Avant que la crise de l’euro n’attire toute l’attention sur elle, il devenait de plus en plus difficile de s’entendre sur l’élargissement ou sur l’approfondissement de la construction européenne. Tant que l’Union était le moteur d’une prospérité, d’une sécurité et d’une liberté croissantes, on ne le remarquait pas trop. Cela nous amène au deuxième problème que soulèvent les propos qu’a tenu M. Barroso au Mexique.

Même si l’on considère l’Europe comme une démocratie, certes à divers degrés et par conséquent imparfaite, on ne peut manquer de constater que son modèle de croissance semble totalement dépassé. Les régions où notre modèle rhénan [système socio-économique basé entre autres sur le partenariat entre syndicats et patronat] n’existe pas sont manifestement confrontées à des oppositions et des injustices sociales plus marquées. Elles sont moins stables, confrontées à de plus grands chocs entre l’euphorie et la dépression.

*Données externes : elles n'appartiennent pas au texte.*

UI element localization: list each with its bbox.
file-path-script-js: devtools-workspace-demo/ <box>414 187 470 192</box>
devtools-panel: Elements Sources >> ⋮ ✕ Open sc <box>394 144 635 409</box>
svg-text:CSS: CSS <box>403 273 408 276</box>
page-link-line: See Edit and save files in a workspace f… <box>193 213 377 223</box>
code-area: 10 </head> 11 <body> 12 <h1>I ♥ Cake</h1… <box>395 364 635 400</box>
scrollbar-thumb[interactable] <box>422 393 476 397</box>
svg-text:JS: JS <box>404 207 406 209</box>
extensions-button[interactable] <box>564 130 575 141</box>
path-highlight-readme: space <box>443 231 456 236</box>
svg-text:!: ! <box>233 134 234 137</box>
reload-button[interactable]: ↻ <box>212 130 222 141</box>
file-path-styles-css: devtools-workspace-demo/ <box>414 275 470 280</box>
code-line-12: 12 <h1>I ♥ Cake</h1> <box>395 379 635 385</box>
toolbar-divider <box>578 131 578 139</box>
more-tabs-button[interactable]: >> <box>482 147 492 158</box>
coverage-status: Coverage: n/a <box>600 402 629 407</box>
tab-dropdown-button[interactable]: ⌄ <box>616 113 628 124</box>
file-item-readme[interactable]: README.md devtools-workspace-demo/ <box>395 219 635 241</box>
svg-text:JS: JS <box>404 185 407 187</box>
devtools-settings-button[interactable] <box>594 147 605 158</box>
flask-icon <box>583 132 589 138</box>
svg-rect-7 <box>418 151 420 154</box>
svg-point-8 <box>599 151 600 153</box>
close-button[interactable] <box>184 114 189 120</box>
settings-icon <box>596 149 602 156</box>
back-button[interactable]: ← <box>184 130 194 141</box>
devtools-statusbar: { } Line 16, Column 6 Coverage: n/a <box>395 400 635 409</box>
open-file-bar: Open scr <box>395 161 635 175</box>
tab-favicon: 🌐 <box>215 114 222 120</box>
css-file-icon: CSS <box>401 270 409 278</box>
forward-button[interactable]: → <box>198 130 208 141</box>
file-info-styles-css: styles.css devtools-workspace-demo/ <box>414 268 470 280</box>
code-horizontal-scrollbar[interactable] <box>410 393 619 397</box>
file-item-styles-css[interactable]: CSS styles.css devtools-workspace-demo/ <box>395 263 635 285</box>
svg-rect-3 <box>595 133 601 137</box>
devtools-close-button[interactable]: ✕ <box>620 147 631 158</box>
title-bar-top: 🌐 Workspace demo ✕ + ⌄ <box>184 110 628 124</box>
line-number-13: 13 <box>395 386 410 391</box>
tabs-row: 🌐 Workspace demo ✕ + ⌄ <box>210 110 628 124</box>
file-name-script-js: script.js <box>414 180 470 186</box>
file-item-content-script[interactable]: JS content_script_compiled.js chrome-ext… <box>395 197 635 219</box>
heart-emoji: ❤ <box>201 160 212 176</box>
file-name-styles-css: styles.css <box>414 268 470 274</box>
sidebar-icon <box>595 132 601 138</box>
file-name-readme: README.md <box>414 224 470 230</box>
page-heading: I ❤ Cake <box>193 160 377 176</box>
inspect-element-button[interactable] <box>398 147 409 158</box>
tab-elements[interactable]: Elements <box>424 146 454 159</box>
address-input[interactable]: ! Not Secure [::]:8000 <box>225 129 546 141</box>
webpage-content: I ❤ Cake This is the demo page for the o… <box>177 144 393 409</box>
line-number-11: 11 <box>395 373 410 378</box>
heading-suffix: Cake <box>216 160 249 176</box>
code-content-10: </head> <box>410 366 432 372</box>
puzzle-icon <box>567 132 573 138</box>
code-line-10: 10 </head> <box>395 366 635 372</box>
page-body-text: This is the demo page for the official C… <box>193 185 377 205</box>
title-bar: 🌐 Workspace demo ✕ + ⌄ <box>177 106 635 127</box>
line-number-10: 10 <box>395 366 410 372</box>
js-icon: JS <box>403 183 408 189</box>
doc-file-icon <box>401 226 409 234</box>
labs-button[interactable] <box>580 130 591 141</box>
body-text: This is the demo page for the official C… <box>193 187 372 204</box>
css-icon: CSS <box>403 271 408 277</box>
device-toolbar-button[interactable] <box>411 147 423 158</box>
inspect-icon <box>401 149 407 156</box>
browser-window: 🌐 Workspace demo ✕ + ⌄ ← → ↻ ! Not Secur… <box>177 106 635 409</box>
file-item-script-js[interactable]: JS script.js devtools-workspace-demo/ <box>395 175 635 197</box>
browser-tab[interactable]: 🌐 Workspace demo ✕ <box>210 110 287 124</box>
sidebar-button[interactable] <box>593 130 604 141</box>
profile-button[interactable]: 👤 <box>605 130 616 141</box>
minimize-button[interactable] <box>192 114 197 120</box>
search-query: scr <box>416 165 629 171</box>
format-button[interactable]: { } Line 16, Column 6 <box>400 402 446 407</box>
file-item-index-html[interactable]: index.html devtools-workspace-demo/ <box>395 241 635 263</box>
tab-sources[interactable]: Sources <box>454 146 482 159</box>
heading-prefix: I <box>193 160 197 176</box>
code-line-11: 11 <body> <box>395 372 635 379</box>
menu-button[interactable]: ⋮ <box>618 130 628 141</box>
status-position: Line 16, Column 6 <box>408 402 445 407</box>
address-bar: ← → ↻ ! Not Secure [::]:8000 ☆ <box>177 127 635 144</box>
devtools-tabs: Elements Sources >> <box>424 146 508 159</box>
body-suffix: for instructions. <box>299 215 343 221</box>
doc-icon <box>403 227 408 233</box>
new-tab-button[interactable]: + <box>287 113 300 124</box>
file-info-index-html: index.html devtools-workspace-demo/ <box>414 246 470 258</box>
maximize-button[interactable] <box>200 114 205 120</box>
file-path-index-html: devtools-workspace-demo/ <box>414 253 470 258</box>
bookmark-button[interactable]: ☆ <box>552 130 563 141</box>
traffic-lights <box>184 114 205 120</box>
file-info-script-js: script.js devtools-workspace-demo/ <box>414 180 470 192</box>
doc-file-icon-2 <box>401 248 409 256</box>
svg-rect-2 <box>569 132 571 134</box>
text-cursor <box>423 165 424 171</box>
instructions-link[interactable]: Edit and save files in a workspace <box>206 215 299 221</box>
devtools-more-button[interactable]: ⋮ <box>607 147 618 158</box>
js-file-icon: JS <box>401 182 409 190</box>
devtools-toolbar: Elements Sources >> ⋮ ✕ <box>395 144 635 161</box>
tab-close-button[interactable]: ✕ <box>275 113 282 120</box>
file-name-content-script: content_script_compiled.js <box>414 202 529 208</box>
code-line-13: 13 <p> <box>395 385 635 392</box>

Dans le meilleur des cas, nous sommes un modèle de société supérieur, plus proche que tout autre de la notion du “plus grand bien du plus grand nombre”. Mais par moment, d’autres systèmes, celui des Etats-Unis par sa souplesse ou celui de la Chine par son dynamisme, constituent une concurrence économique et politique face à laquelle la vieille Europe, parvenue à sa maturité, ne semble pas avoir la force de résister.

Vers plus d’efficacité

Les deux problèmes fondamentaux de l’Europe s’accentuent mutuellement. Le malaise de ses habitants face à un mécanisme opaque de prise de décisions politiques s’accroit rapidement maintenant que l’Europe s’avère incapable de sauver d’une spirale infernale l’euro, la pierre angulaire de l’unification.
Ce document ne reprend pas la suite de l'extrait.